No whalefall had ever been seen by a human eye until 1977, when, in the course of submersible training, a US Navy crew discovered a grey- whale skeleton laid out on the stiff clay of an abyss west of Santa Catalina, more than 4,000 feet down. After that, scientists deliberately sank cetacean carcasses to track what creaturely communities transitioned on and around them. One estimate holds that there may be as many as 690,000 whalefalls coming undone at this very moment. Over half a million dead whales lying on the basement floor of the Earth, jiggling with life.
The remaining bones of the dead whale on the sea floor are stripped, hollowed, and then they fluff up with flounces of silver-white bacteria, so that it appears as if the skeleton is draped in metres of downy towelling. There the bones stay, lashed softly by microbes. Decades may pass, a hundred years even, before nothing remains — only a dent that holds the dark darker.

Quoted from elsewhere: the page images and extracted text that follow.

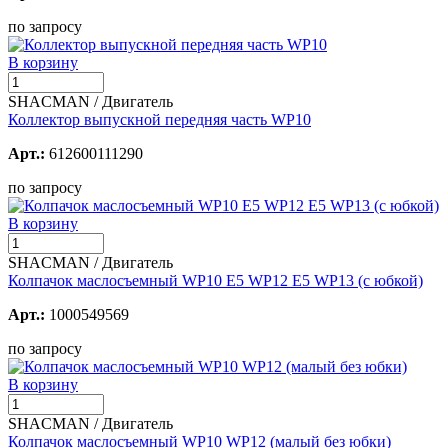
по запросу
В корзину
SHACMAN / Двигатель
Коллектор выпускной передняя часть WP10
Арт.:
612600111290
по запросу
В корзину
SHACMAN / Двигатель
Колпачок маслосъемный WP10 E5 WP12 Е5 WP13 (с юбкой)
Арт.:
1000549569
по запросу
В корзину
SHACMAN / Двигатель
Колпачок маслосъемный WP10 WP12 (малый без юбки)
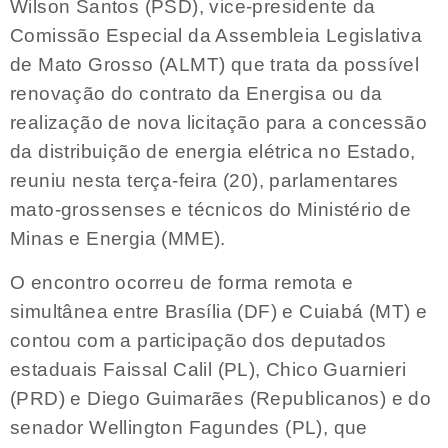
Wilson Santos (PSD), vice-presidente da
Comissão Especial da Assembleia Legislativa
de Mato Grosso (ALMT) que trata da possível
renovação do contrato da Energisa ou da
realização de nova licitação para a concessão
da distribuição de energia elétrica no Estado,
reuniu nesta terça-feira (20), parlamentares
mato-grossenses e técnicos do Ministério de
Minas e Energia (MME).
O encontro ocorreu de forma remota e
simultânea entre Brasília (DF) e Cuiabá (MT) e
contou com a participação dos deputados
estaduais Faissal Calil (PL), Chico Guarnieri
(PRD) e Diego Guimarães (Republicanos) e do
senador Wellington Fagundes (PL), que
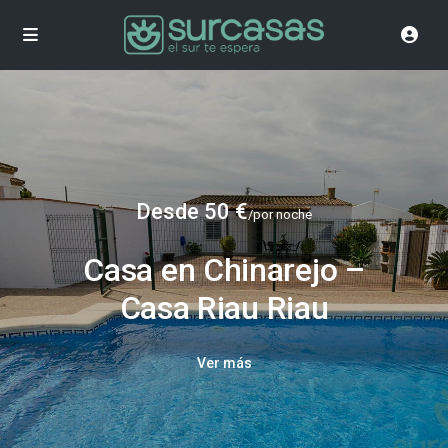
Desde 50 €
/por noche
Casa en Chinarejo –
Casa Riau Riau
Ver más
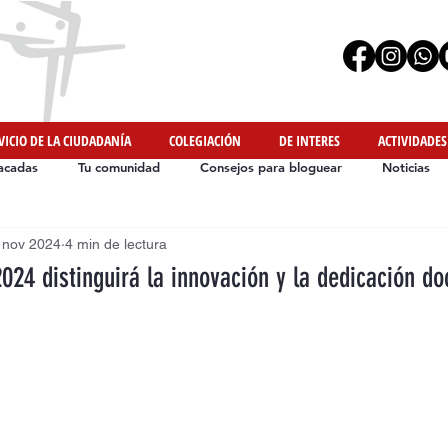
VICIO DE LA CIUDADANÍA
COLEGIACIÓN
DE INTERES
ACTIVIDADES
acadas
Tu comunidad
Consejos para bloguear
Noticias
 nov 2024
4 min de lectura
Iniciativas de Nuestros Colegiados
#YoMeMuevoEnCasa
024 distinguirá la innovación y la dedicación do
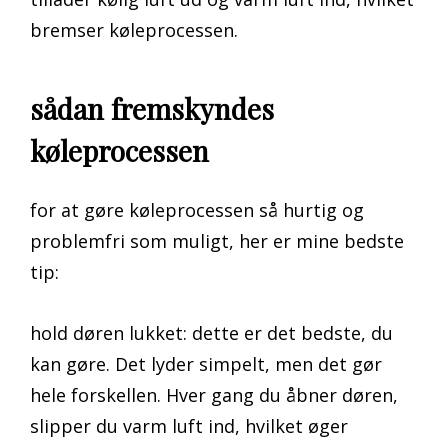
bremser køleprocessen.
sådan fremskyndes
køleprocessen
for at gøre køleprocessen så hurtig og
problemfri som muligt, her er mine bedste
tip:
hold døren lukket: dette er det bedste, du
kan gøre. Det lyder simpelt, men det gør
hele forskellen. Hver gang du åbner døren,
slipper du varm luft ind, hvilket øger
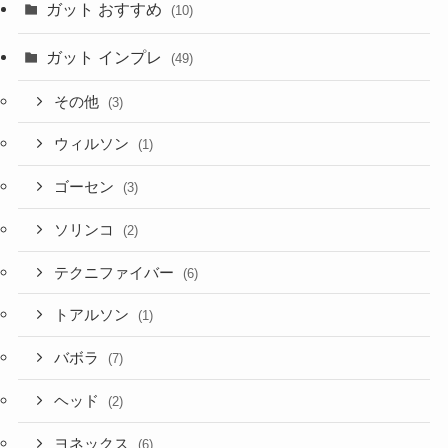
ガット おすすめ
(10)
ガット インプレ
(49)
その他
(3)
ウィルソン
(1)
ゴーセン
(3)
ソリンコ
(2)
テクニファイバー
(6)
トアルソン
(1)
バボラ
(7)
ヘッド
(2)
ヨネックス
(6)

In undersea sites bereft of seasons (as we are wont to understand the seasons), a whalefall is tantamount to springtime — a fountain of life; spectacular, then squalid. A whale in the wild goes on enriching our planet, tick-tocking with animate energy, long after its demise. So the death of a whale proves meaningful to a vibrant host of dependent creatures, even as it may look senseless from the shore. The story of whalefall — I found it emotional. Whalefalls outvied the crowd’s loss, describing instead, a great, pluripotent detonation of life striking from a whale’s demise. In the flatlining of a whale, in the falling apart of its colossal body, this story seeded the rise of organisms more spellbinding and weirder than any I had ever heard of, or dimly pictured before. How little is yet known about the wildness that attends the whale, I realised, and how well the world is built to work without us.
But what message should we, who never venture to these depths, take from the whalefall — what does this story boil down to? What I carry forward is this: Nothing ends without adding vigour to the conditions under which new beginnings are conceived. No state is condemned to be changeless. As would reveal itself to be true of my own contact with the stranded humpback in Perth, the death of a whale can prove not a tragedy, but a turning point.
Low tide arrived towards the close: a small group of people persevering. I shuffled in to hear the humpback’s irregular gasps. Whales are conscious breathers, which means they have to remember to do it. The whale’s eye — the colour of midnight, mid-ocean — had no eyelashes and, according to another wildlife officer, no tear ducts (for what would be the point of crying in the ocean?). I could not catch its gaze. Did the whale see where it was? Could it grasp the destiny being prepared for it: not the plenteous, oceanic dark, but the rubbish heap? Despite the whale’s prodigious size, we understood that it shared certain traits with people: whales being social animals, affectionate with their young. We’d heard whales possessed brains complex enough to imply the capacity for abstract thought, native concepts of time and self. And, maybe, death?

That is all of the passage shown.